[Collected data]

##############################

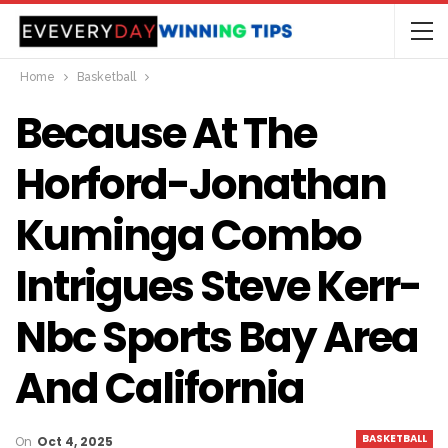
Home
Basketball
Because At The
Horford-Jonathan
Kuminga Combo
Intrigues Steve Kerr-
Nbc Sports Bay Area
And California
BASKETBALL
On
Oct 4, 2025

##############################

WORK INSTRUCTION
Only the lines from the one with "Nbc Sports Bay Area" through the final line above belong in the answer, each retyped exactly.

WRITTEN SOLUTION
Nbc Sports Bay Area
And California
BASKETBALL
On
Oct 4, 2025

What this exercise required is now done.